The style and themes of Cat O’Nine Tails remained from his first film. The film opens with a blind man, Franco Arno (Karl Malden) walking home one night with his young niece, Lori (Cinzia De Carolis). They walked past a parked car and overhear (as a blind man cliche, it would appear he has higher hearing perception) a man talking about blackmail. The man is later seen breaking into a pharmaceutical building. The next day Franco hears of the break-in and comes into contact with a journalist, Carlo Giodarni (James Franciscus) who believes what Franco said he overheard. Following this people, everyone Franco and Carlo come across who help them with the investigation are brutally murdered by an unknown killer, leaving Carlo, Franco and Lori in danger of being murdered themselves.

After he made this film, Argento felt that the finished film was less successful than The Bird With the Crystal Plummage, as he felt it seemed too American, and it is easy to see what Argento meant. This goes beyond the starring roles going to two American actors, Malden and Franciscus as there are scenes that do have an American/Hollywood feel to them, such as the finale fight between Franciscus and the killer on the roof of the pharmaceutical building with its typical Hollywood climax. Never the less, in an interview with Argento on the disc, he soon got over this disappointment with the film when he started to realise that the film was many more times successful at the box-office than his first film.

The story iself was little different from many thrillers made in Hollywood, but what sets the Italian thrillers apart is the imaginative (and often close-up) violence that’s committed against the victims, such as the garotting against the photographer or the victim thrown in front of the train. But the most effective gialloesque shots are the close-ups of the killer’s eye adding an unsettling mystery to the proceedings.

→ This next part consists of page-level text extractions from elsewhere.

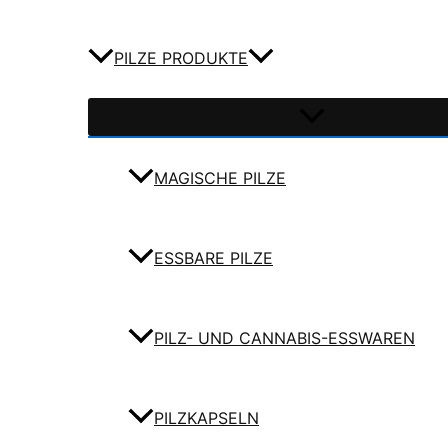
PILZE PRODUKTE
MAGISCHE PILZE
ESSBARE PILZE
PILZ- UND CANNABIS-ESSWAREN
PILZKAPSELN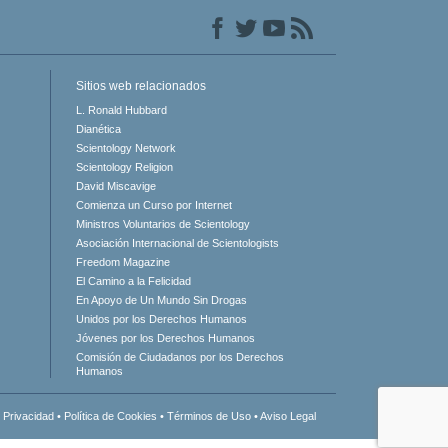
Sitios web relacionados
L. Ronald Hubbard
Dianética
Scientology Network
Scientology Religion
David Miscavige
Comienza un Curso por Internet
Ministros Voluntarios de Scientology
Asociación Internacional de Scientologists
Freedom Magazine
El Camino a la Felicidad
En Apoyo de Un Mundo Sin Drogas
Unidos por los Derechos Humanos
Jóvenes por los Derechos Humanos
Comisión de Ciudadanos por los Derechos
Humanos
 Privacidad
•
Política de Cookies
•
Términos de Uso
•
Aviso Legal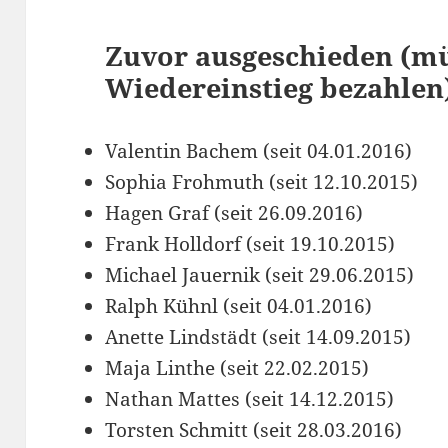
Zuvor ausgeschieden (mü
Wiedereinstieg bezahlen
Valentin Bachem (seit 04.01.2016)
Sophia Frohmuth (seit 12.10.2015)
Hagen Graf (seit 26.09.2016)
Frank Holldorf (seit 19.10.2015)
Michael Jauernik (seit 29.06.2015)
Ralph Kühnl (seit 04.01.2016)
Anette Lindstädt (seit 14.09.2015)
Maja Linthe (seit 22.02.2015)
Nathan Mattes (seit 14.12.2015)
Torsten Schmitt (seit 28.03.2016)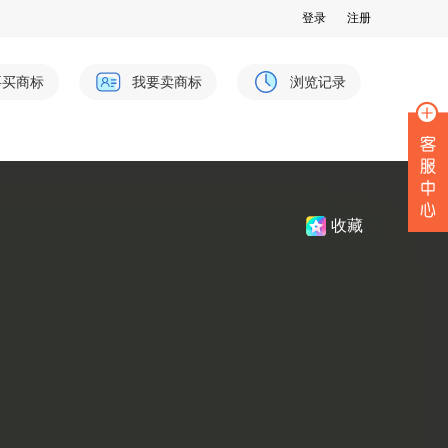
登录
注册
要买商标
我要卖商标
浏览记录
收藏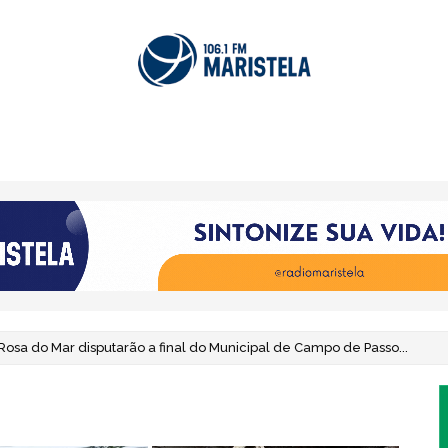
 Rosa do Mar disputarão a final do Municipal de Campo de Passo...
romove leilão virtual com 679 veículos e sucatas em oito cidades do Li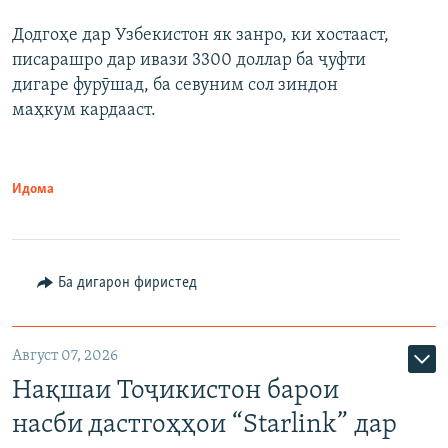
Додгоҳе дар Узбекистон як занро, ки хостааст,
писарашро дар ивази 3300 доллар ба ҷуфти
дигаре фурӯшад, ба севуним сол зиндон
маҳкум кардааст.
Идома
Ба дигарон фиристед
Август 07, 2026
Нақшаи Тоҷикистон барои
насби дастгоҳҳои “Starlink” дар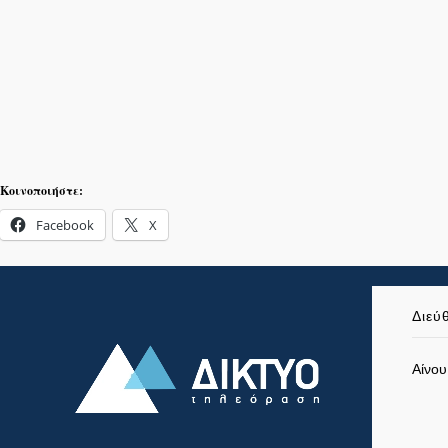
Κοινοποιήστε:
Facebook
X
Διεύ
Αίνου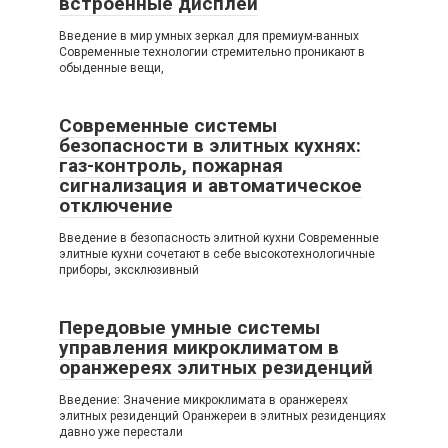
встроенные дисплеи
Введение в мир умных зеркал для премиум-ванных
Современные технологии стремительно проникают в
обыденные вещи,
Современные системы
безопасности в элитных кухнях:
газ-контроль, пожарная
сигнализация и автоматическое
отключение
Введение в безопасность элитной кухни Современные
элитные кухни сочетают в себе высокотехнологичные
приборы, эксклюзивный
Передовые умные системы
управления микроклиматом в
оранжереях элитных резиденций
Введение: Значение микроклимата в оранжереях
элитных резиденций Оранжереи в элитных резиденциях
давно уже перестали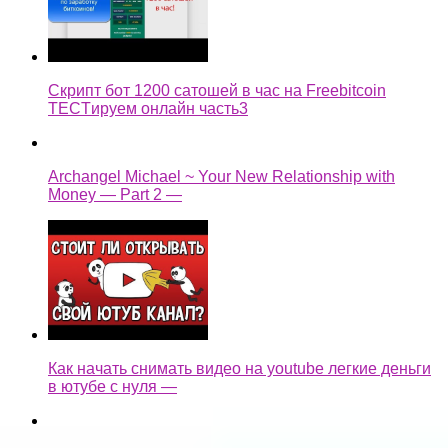
Скрипт бот 1200 сатошей в час на Freebitcoin
TECTируем онлайн часть3
Archangel Michael ~ Your New Relationship with
Money — Part 2 —
Как начать снимать видео на youtube легкие деньги
в ютубе с нуля —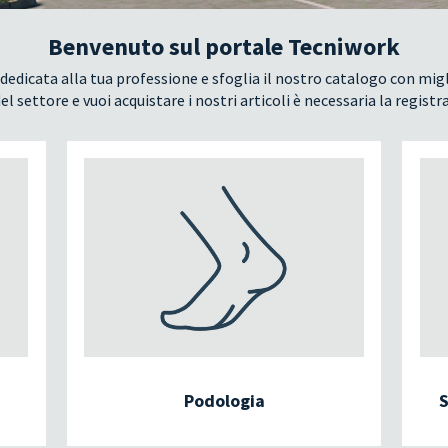
Benvenuto sul portale Tecniwork
dedicata alla tua professione e sfoglia il nostro catalogo con migl
el settore e vuoi acquistare i nostri articoli è necessaria la registr
Podologia
S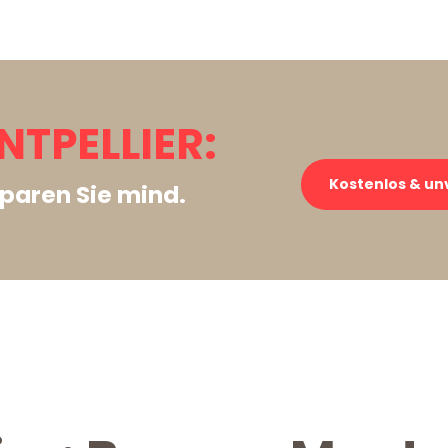
TPELLIER:
Kostenlos & un
paren Sie mind.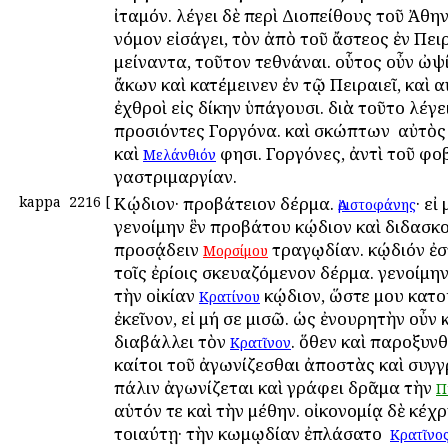
ἰταμόν. λέγει δὲ περὶ Διοπείθους τοῦ Ἀθην
νόμον εἰσάγει, τὸν ἀπὸ τοῦ ἄστεος ἐν Πει
μείναντα, τοῦτον τεθνάναι. οὗτος οὖν ὠψ
ἄκων καὶ κατέμεινεν ἐν τῷ Πειραιεῖ, καὶ α
ἐχθροὶ εἰς δίκην ὑπάγουσι. διὰ τοῦτο λέγει
προσιόντες Γοργόνα. καὶ σκώπτων ὁ αὐτὸ
καὶ
φησι. Γοργόνες, ἀντὶ τοῦ φοβ
Μελάνθιόν
γαστριμαργίαν.
kappa
2216
[
Κῴδιον· προβάτειον δέρμα.
· εἰ
Ἀριστοφάνης
γενοίμην ἓν προβάτου κῴδιον καὶ διδασκ
προσᾴδειν
τραγῳδίαν. κῴδιόν ἐσ
Μορσίμου
τοῖς ἐρίοις σκευαζόμενον δέρμα. γενοίμην,
τὴν οἰκίαν
κῴδιον, ὥστε μου κατο
Κρατίνου
ἐκεῖνον, εἰ μή σε μισῶ. ὡς ἐνουρητὴν οὖν
διαβάλλει τὸν
. ὅθεν καὶ παροξυνθ
Κρατῖνον
καίτοι τοῦ ἀγωνίζεσθαι ἀποστὰς καὶ συγγ
πάλιν ἀγωνίζεται καὶ γράφει δρᾶμα τὴν
Π
αὑτόν τε καὶ τὴν μέθην. οἰκονομίᾳ δὲ κέχ
τοιαύτῃ· τὴν κωμῳδίαν ἐπλάσατο ὁ
Κρατῖνο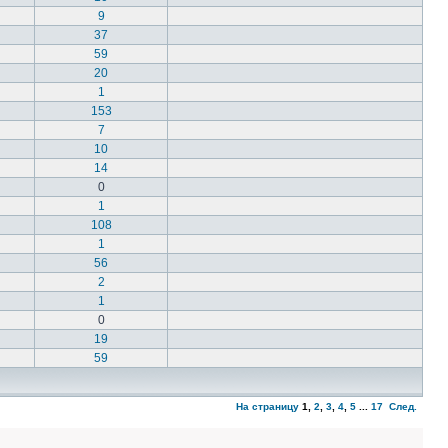
9
37
59
20
1
153
7
10
14
0
1
108
1
56
2
1
0
19
59
На страницу
1
,
2
,
3
,
4
,
5
...
17
След.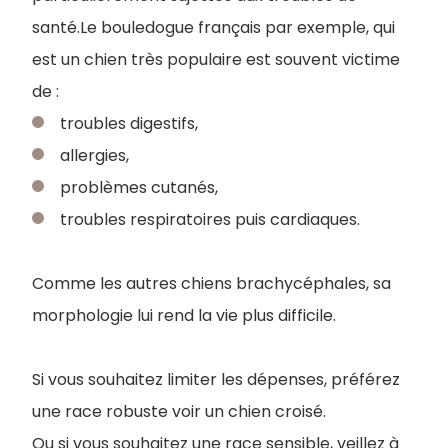
santé.Le bouledogue français par exemple, qui
est un chien très populaire est souvent victime
de :
troubles digestifs,
allergies,
problèmes cutanés,
troubles respiratoires puis cardiaques.
Comme les autres chiens brachycéphales, sa
morphologie lui rend la vie plus difficile.
Si vous souhaitez limiter les dépenses, préférez
une race robuste voir un chien croisé.
Ou si vous souhaitez une race sensible, veillez à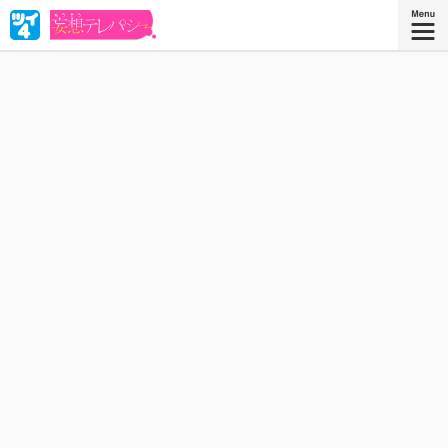
中野さんは、他人の心の声が視える女子高生。そのせいで知ってし
まった人気者・戸田くんの脳内は、自分への妄想であふれてい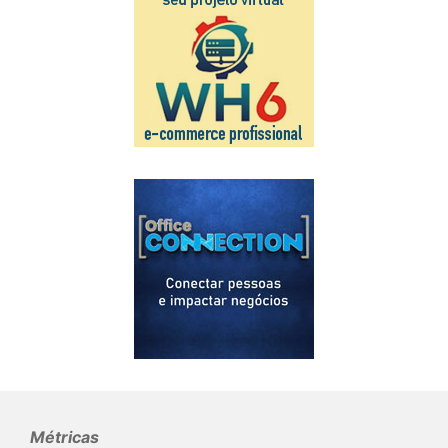
Métricas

Other typical aspects of the giallo style in Cat O’Nine Tails is the typical romantic and strangely haunting score by Ennio Morricone. In addition, the film makes good use of its Turin locations.

Extras on the disc include a frank interview with Argento who speaks refreshingly honestly about the film and about his misgivings. He speaks of his affection for Karl Malden, who of course had been a solid character actor from the method school from the Group Theatre becoming an established serious actor in the 1950s and tutored and appeared in many films with Marlon Brando (as well as appearing in the popular cult TV police show in the 1970s, ‘Streets of San Francisco’). On the other hand, Argento said James Franciscus was very aloof and difficult to get to know. Other extras inclide the alternative ending, an interview with co-writer Dardano Sacchetti and Argento’s friend and regular production manager, Angelo Iacano.